On the Pulse Connect Secure (PCS) versions 8.1R6 and 8.2R1 and below, we didn't rely on <USER> attribute to pull the Domain value. The default domain for the remote desktop is automatically pre-poulated in the Pulse Secure Windows Terminal Services (WTS) client after remote desktop window is opened.
In PCS versions 8.1R7+ and 8.2R1+, Pulse Secure WTS client utilizes the native Microsoft Remote Desktop Protocol (RDP) client. Microsoft RDP includes features and capabilities such as Network Level Authentication (NLA) which we can now be supported in conjunction with the PCS WTS client. The Microsoft RDP client will always prompt for the DOMAIN\USERNAME and PASSWORD before opening the remote desktop window. However, the default DOMAIN for the remote desktop is "not" automatically pre-populated using NLA with Microsoft RDP client integration.

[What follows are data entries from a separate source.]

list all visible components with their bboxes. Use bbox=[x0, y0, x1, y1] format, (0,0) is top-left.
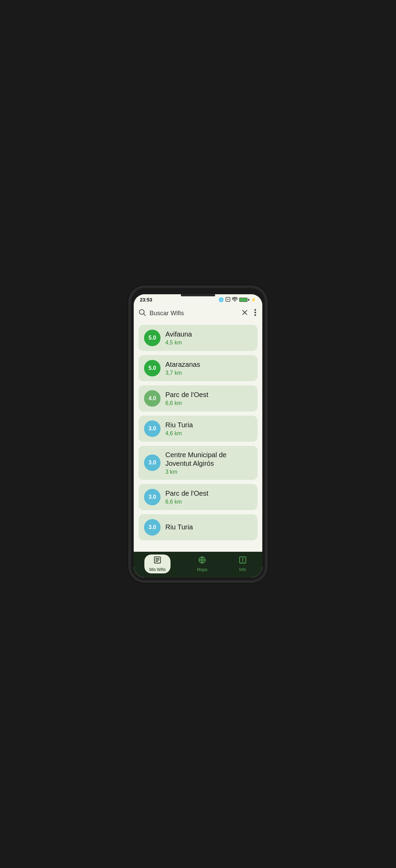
wifi-card-7[interactable]: 3.0 Riu Turia bbox=[139, 514, 257, 540]
svg-point-7 bbox=[254, 311, 256, 313]
wifi-info-4: Riu Turia 4,6 km bbox=[165, 421, 193, 437]
nav-label-info: Info bbox=[239, 567, 246, 572]
wifi-info-7: Riu Turia bbox=[165, 523, 193, 531]
bottom-nav: Mis Wifis Mapa bbox=[134, 552, 262, 578]
wifi-distance-3: 6,6 km bbox=[165, 400, 208, 406]
score-badge-1: 5.0 bbox=[144, 330, 161, 346]
wifi-info-3: Parc de l'Oest 6,6 km bbox=[165, 391, 208, 406]
search-input[interactable] bbox=[150, 310, 236, 317]
search-more-button[interactable] bbox=[253, 308, 257, 319]
search-clear-button[interactable] bbox=[240, 308, 250, 319]
wifi-card-5[interactable]: 3.0 Centre Municipal de Joventut Algirós… bbox=[139, 446, 257, 480]
search-icon bbox=[139, 309, 146, 318]
svg-rect-14 bbox=[240, 557, 246, 563]
nav-label-mapa: Mapa bbox=[197, 567, 207, 572]
mapa-icon bbox=[198, 556, 206, 566]
wifi-list: 5.0 Avifauna 4,5 km 5.0 Atarazanas 3,7 k… bbox=[134, 323, 262, 552]
wifi-card-1[interactable]: 5.0 Avifauna 4,5 km bbox=[139, 325, 257, 351]
score-badge-6: 3.0 bbox=[144, 489, 161, 505]
wifi-name-7: Riu Turia bbox=[165, 523, 193, 531]
score-badge-2: 5.0 bbox=[144, 360, 161, 376]
wifi-name-4: Riu Turia bbox=[165, 421, 193, 429]
score-badge-4: 3.0 bbox=[144, 420, 161, 437]
wifi-info-5: Centre Municipal de Joventut Algirós 3 k… bbox=[165, 451, 252, 475]
wifi-name-1: Avifauna bbox=[165, 330, 192, 339]
score-badge-7: 3.0 bbox=[144, 519, 161, 536]
wifi-info-6: Parc de l'Oest 6,6 km bbox=[165, 489, 208, 505]
wifi-info-1: Avifauna 4,5 km bbox=[165, 330, 192, 346]
nav-item-mapa[interactable]: Mapa bbox=[192, 554, 212, 573]
wifi-name-3: Parc de l'Oest bbox=[165, 391, 208, 399]
svg-point-15 bbox=[242, 559, 243, 559]
nav-item-info[interactable]: Info bbox=[234, 554, 252, 573]
phone-screen: 23:53 🌐 ⚡ bbox=[134, 294, 262, 578]
svg-line-3 bbox=[144, 314, 145, 316]
wifi-name-5: Centre Municipal de Joventut Algirós bbox=[165, 451, 252, 468]
wifi-card-2[interactable]: 5.0 Atarazanas 3,7 km bbox=[139, 355, 257, 381]
wifi-name-2: Atarazanas bbox=[165, 360, 200, 369]
info-icon bbox=[239, 556, 247, 566]
mis-wifis-icon bbox=[153, 556, 162, 566]
wifi-card-3[interactable]: 4.0 Parc de l'Oest 6,6 km bbox=[139, 385, 257, 411]
wifi-card-6[interactable]: 3.0 Parc de l'Oest 6,6 km bbox=[139, 484, 257, 510]
wifi-info-2: Atarazanas 3,7 km bbox=[165, 360, 200, 376]
nav-label-mis-wifis: Mis Wifis bbox=[149, 567, 166, 572]
wifi-distance-6: 6,6 km bbox=[165, 499, 208, 505]
battery-icon bbox=[239, 298, 249, 302]
wifi-distance-4: 4,6 km bbox=[165, 430, 193, 437]
svg-point-8 bbox=[254, 314, 256, 316]
status-icons: 🌐 ⚡ bbox=[219, 297, 256, 303]
globe-icon: 🌐 bbox=[219, 297, 224, 302]
wifi-distance-2: 3,7 km bbox=[165, 370, 200, 376]
notch bbox=[181, 294, 215, 296]
score-badge-5: 3.0 bbox=[144, 454, 161, 471]
wifi-name-6: Parc de l'Oest bbox=[165, 489, 208, 498]
wifi-distance-5: 3 km bbox=[165, 469, 252, 475]
wifi-distance-1: 4,5 km bbox=[165, 340, 192, 346]
svg-point-6 bbox=[254, 309, 256, 311]
wifi-card-4[interactable]: 3.0 Riu Turia 4,6 km bbox=[139, 416, 257, 442]
phone-frame: 23:53 🌐 ⚡ bbox=[131, 288, 265, 580]
sim-icon bbox=[226, 297, 230, 303]
lightning-icon: ⚡ bbox=[251, 297, 256, 302]
wifi-icon bbox=[232, 297, 238, 303]
nav-item-mis-wifis[interactable]: Mis Wifis bbox=[144, 554, 170, 573]
status-time: 23:53 bbox=[140, 297, 152, 303]
score-badge-3: 4.0 bbox=[144, 390, 161, 407]
search-bar bbox=[134, 304, 262, 323]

In 8.1R7 or 8.2R1, end users would see the following prompt which includes the username field pre-populated:
In order to pre-populate the DOMAIN in the remote desktop, the following values can be configured in the Administrator Web UI under Users > User Roles > [ROLE_NAME] > Terminal Services > Sessions > [SESSION_NAME]
- Configure the Username value with the varibable <USER> attribute. This attribute equates to the DOMAIN and the USERNAME if Active Directory / Windows NT Authentication Server (Authentication > Auth. Servers) is use as the User Directory/Attribute Server in the Realm (Users > User Realms > [REALM_NAME] > General).
- Configure the Username value with the static DOMAIN name and the varibable <USERNAME> attribute (Ex: ACMEGIZMO\<USERNAME>). The <USERNAME> variable equates to the USERNAME entered by the end user when logging in to the PCS.
- Configure the Username value with any other variable attribute which equates to end user's domain name in addition to the varibable <USERNAME> attribute (Ex: ACMEGIZMO\<USERNAME>).
After upgrading to 8.1R8 and 8.2R1.1, end users will notice the username field is no longer pre-populated with the DOMAIN\USERNAME for terminal service sessions even when the above options are implemented.